## Problem details
Count the lines below that contain the word "aula", and reply with only that number.

──────── Data extracts

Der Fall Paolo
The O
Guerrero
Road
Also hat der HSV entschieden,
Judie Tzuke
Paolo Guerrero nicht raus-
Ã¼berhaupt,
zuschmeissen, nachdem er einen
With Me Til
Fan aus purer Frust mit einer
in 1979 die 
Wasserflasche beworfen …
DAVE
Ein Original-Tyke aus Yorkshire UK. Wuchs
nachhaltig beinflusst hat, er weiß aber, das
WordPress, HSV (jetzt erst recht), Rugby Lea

────────────────
──────── Data extracts

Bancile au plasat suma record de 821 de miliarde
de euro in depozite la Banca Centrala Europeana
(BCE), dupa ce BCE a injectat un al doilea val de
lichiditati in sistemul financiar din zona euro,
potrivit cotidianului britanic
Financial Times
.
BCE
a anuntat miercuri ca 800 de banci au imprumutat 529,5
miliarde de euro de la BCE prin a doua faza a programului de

────────────────
──────── Data extracts

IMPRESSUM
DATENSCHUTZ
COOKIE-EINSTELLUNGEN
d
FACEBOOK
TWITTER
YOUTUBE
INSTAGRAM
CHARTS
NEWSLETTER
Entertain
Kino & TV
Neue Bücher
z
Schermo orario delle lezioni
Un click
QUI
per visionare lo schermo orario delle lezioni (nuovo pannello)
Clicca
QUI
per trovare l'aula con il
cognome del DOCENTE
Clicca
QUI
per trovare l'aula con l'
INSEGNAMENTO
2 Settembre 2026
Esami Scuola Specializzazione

────────────────

## Solution to this task
2